*What to work on*: Starting at the line that contains "網誌寫作、RSS 訂閱、各種社會書籤等擴充套件", please transcribe every line through the end of the entries, exactly and with no pictures.

*Records for the exercise*:
§
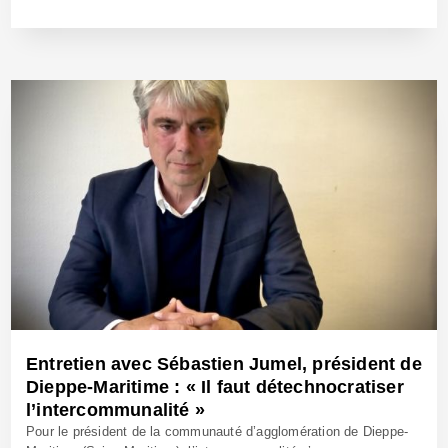
9 Juil 2026 - Réf: BW43267
Entretien avec Sébastien Jumel, président de
Dieppe-Maritime : « Il faut détechnocratiser
l’intercommunalité »
Pour le président de la communauté d’agglomération de Dieppe-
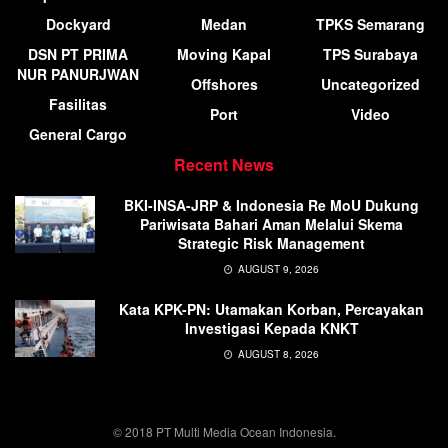
Dockyard
Medan
TPKS Semarang
DSN PT PRIMA
Moving Kapal
TPS Surabaya
NUR PANURJWAN
Offshores
Uncategorized
Fasilitas
Port
Video
General Cargo
Recent News
BKI-INSA-JRP & Indonesia Re MoU Dukung
Pariwisata Bahari Aman Melalui Skema
Strategic Risk Management
AUGUST 9, 2026
Kata KPK-PN: Utamakan Korban, Percayakan
Investigasi Kepada KNKT
AUGUST 8, 2026
© 2018 PT Multi Media Ocean Indonesia.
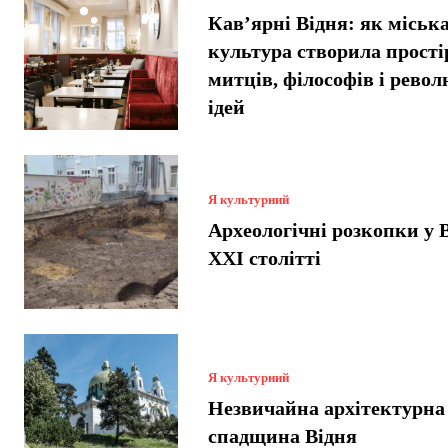
Кав’ярні Відня: як міськ
культура створила прості
митців, філософів і рево
ідей
Я культурний
Археологічні розкопки у В
XXI столітті
Я культурний
Незвичайна архітектурна
спадщина Відня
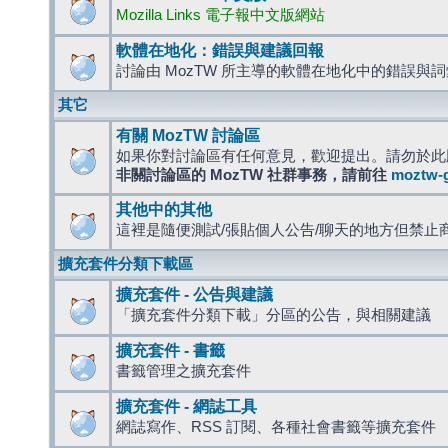
Mozilla Links 電子報中文版網站
軟體在地化：錯誤與建議回報
討論由 MozTW 所主導的軟體在地化中的錯誤與
其它
有關 MozTW 討論區
如果你對討論區有任何意見，歡迎提出。請勿於此
非關討論區的 MozTW 社群事務，請前往
moztw-
其他中的其他
這裡是隨便測試/張貼個人公告/聊天的地方但禁止
擴充套件分類下載區
擴充套件 - 公告與建議
「擴充套件分類下載」分區的公告，與相關建議
擴充套件 - 書籤
書籤管理之擴充套件
擴充套件 - 網誌工具
網誌寫作、RSS 訂閱、各種社會書籤等擴充套件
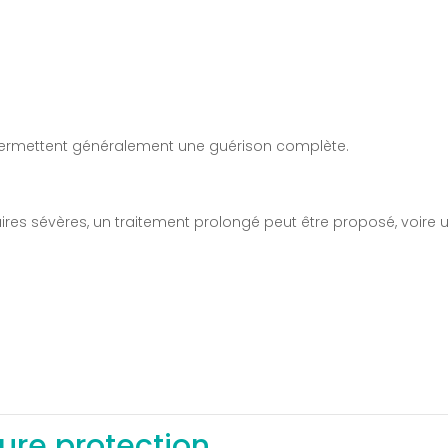
 permettent généralement une guérison complète.
aires sévères, un traitement prolongé peut être proposé, voire 
eure protection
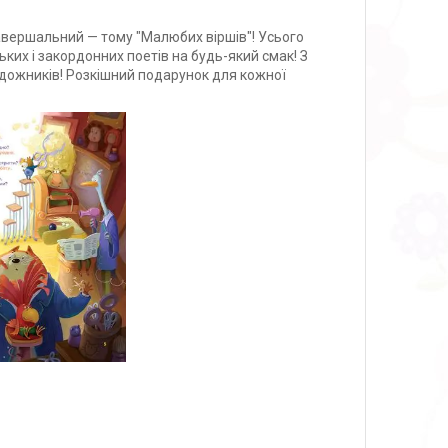
завершальний — тому "Малюбих віршів"! Усього
ьких і закордонних поетів на будь-який смак! З
дожників! Розкішний подарунок для кожної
§
*Result of the exercise*:
網誌寫作、RSS 訂閱、各種社會書籤等擴充套件
 permettent généralement une guérison complète.
aires sévères, un traitement prolongé peut être proposé, voire 
eure protection
завершальний — тому "Малюбих віршів"! Усього
ьких і закордонних поетів на будь-який смак! З
дожників! Розкішний подарунок для кожної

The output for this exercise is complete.